26 maio 2008

Como é que Bemba obteve o visto?

Na foto: Bemba com o então presidente do Banco Mundial, Paul Wolfowitz, e com o comissário europeu Louis Michel, em Março de 2007.


Quando Jean-Pierre Bemba se instalou na Quinta do Lago, foi dito e repetido que a sua vinda para Portugal, seria por motivos de saúde e para tratamento médico, pelo que, por hipótese, teria podido por esse pretexto beneficiar de um visto de estada temporária.

Além disso, Bemba poderia ter aportado a Portugal, com um visto de residência temporária (que não é estada) e, embora nesta categoria os vistos se fundamentem com finalidades precisas que dificilmente poderia invocar, estava em todo o caso ao seu alcance a obtenção de um visto especial em posto de fronteira.

Para a atribuição deste visto especial, a lei é clara:

  1. - por razões humanitárias ou de interesse nacional (reconhecidas por despacho do ministro da Administração Interna ), sendo tal visto especial válido apenas para o território português.
  2. - caso o cidadão estrangeiro seja titular de um passaporte diplomático, de serviço, oficial ou especial, ou ainda de um documento de viagem emitido por uma organização internacional (o que pode ter acontecido com Bemba), caso em que é consultado o Ministério dos Negócios Estrangeiros.

Mas não. Cravinho confirma e não deve ter-se equivocado, que Bemba, além de não ter recorrido à lei do direito ao asilo, tem permanecido em Portugal com uma autorização de residência temporária, o que não é um visto de estada nem visto de residência (este visto de residência destina-se a permitir a entrada em território português a fim de solicitar a autorização de residência). Foi mesmo, portanto, uma autorização de residência temporária, alternativa legal da residência permanente.

Esta autorização de residência temporária, pela lei, é válida pelo período de um ano contado a partir da data da emissão do respectivo título, é renovável por períodos sucessivos de dois anos, e pode ser atribuída (tal como o visto especial) por razões excepcionais:

  1. - por razões de interesse nacional, que não devem ter sido no caso de Bemba
  2. - por razões humanitárias, que até podem ter sido;
  3. - por razões de interesse público decorrentes do exercício de uma actividade relevante no domínio científico, cultural, desportivo, económico ou social, o que não foi, como parece ser óbvio.

Fosse por aquilo que tivesse sido, a decisão do ministro da Administração Interna, tomada ao abrigo do regime excepcional, teria que, pela lei, ser devidamente fundamentada. Tais fundamentos não são conhecidos.

Mas, pormenor importante, os requisitos legais para a concessão da autorização de residência temporária a Bemba, entre outros deveria obedecer ao requisito da inexistência de qualquer facto que, se fosse conhecido pelas autoridades competentes, devesse obstar à concessão do visto.

Este requisito, que certamente foi ponderado na decisão sobre Bemba, prende-se directamente com as razões que a lei estipula para o afastamento de estrangeiros do território nacional, ou seja para a sua expulsão.

Pelo que vigora, deve ser expulso um estrangeiro cuja presença ou actividades no País constituam ameaça aos interesses ou à dignidade do Estado Português; além disso que tenha esse estrangeiro praticado actos que, se fossem conhecidos pelas autoridades portuguesas, teriam obstado à sua entrada no país, e, sem apelo nem agravo, quando em relação a esse mesmo estrangeiro existam sérias razões para crer que cometeu actos criminosos graves.

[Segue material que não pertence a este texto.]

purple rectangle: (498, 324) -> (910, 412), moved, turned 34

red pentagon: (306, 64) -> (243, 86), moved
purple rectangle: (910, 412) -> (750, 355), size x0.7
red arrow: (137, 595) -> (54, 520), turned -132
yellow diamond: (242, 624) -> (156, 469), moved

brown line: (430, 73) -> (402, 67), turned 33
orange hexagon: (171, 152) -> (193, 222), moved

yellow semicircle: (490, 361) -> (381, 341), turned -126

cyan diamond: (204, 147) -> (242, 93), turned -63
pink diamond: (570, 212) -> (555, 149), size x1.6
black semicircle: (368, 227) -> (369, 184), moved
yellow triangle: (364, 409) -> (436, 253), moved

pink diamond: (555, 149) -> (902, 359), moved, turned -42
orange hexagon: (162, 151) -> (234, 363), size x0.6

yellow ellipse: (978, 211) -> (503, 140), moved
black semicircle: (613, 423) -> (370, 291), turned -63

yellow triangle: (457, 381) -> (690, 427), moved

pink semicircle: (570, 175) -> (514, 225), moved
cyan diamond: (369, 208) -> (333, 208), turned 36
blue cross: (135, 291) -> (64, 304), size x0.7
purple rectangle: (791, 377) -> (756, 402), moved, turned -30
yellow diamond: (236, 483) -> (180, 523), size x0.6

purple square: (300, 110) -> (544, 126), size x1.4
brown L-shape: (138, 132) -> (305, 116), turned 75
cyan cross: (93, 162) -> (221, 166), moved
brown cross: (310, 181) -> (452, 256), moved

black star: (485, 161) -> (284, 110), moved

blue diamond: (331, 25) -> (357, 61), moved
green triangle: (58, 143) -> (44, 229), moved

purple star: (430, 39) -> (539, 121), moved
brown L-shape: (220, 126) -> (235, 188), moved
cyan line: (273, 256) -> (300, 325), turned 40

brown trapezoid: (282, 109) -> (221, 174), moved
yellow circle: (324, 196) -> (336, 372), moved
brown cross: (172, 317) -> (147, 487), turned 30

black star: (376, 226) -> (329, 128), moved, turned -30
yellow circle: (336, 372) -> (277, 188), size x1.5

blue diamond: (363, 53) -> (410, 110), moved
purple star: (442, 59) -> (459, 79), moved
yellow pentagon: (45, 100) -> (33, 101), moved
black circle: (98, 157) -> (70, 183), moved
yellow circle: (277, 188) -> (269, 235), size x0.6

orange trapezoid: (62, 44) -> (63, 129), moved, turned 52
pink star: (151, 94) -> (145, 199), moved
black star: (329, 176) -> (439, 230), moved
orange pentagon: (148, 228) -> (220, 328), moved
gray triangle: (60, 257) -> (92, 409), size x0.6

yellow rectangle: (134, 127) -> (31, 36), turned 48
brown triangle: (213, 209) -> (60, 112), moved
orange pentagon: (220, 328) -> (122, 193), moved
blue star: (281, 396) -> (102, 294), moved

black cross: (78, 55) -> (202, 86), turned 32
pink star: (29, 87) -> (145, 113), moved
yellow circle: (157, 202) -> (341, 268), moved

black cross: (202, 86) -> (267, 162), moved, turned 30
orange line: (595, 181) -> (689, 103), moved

Dá-se o caso do Tribunal Penal Internacional estar a investigar Jean-Pierre Bemba desde Maio de 2007, sendo Portugal estado-parte desse organismo. Não está em causa o dever de cooperação de Portugal com o TPI e o deste com Portugal que tem uma autoridade competente para esse diálogo (a Procuradoria-Gerla da República), o que está em causa é saber-se se ou quando Portugal tomou conhecimento de existirem sérias razões para crer que Bemba cometeu actos criminosos graves. Mais: se aquele requisito da inexistência de qualquer facto que, se fosse conhecido pelas autoridades portuguesas competentes, deveria ter obstado à concessão do visto, foi acautelado e a partir de que momento poderia ou deveria ter sido escrutinado.

Por ora,não se pode dizer mais nada, porque também não se sabe. Mas o esclarecimento impõe-se, antes que as interpretações se compliquem.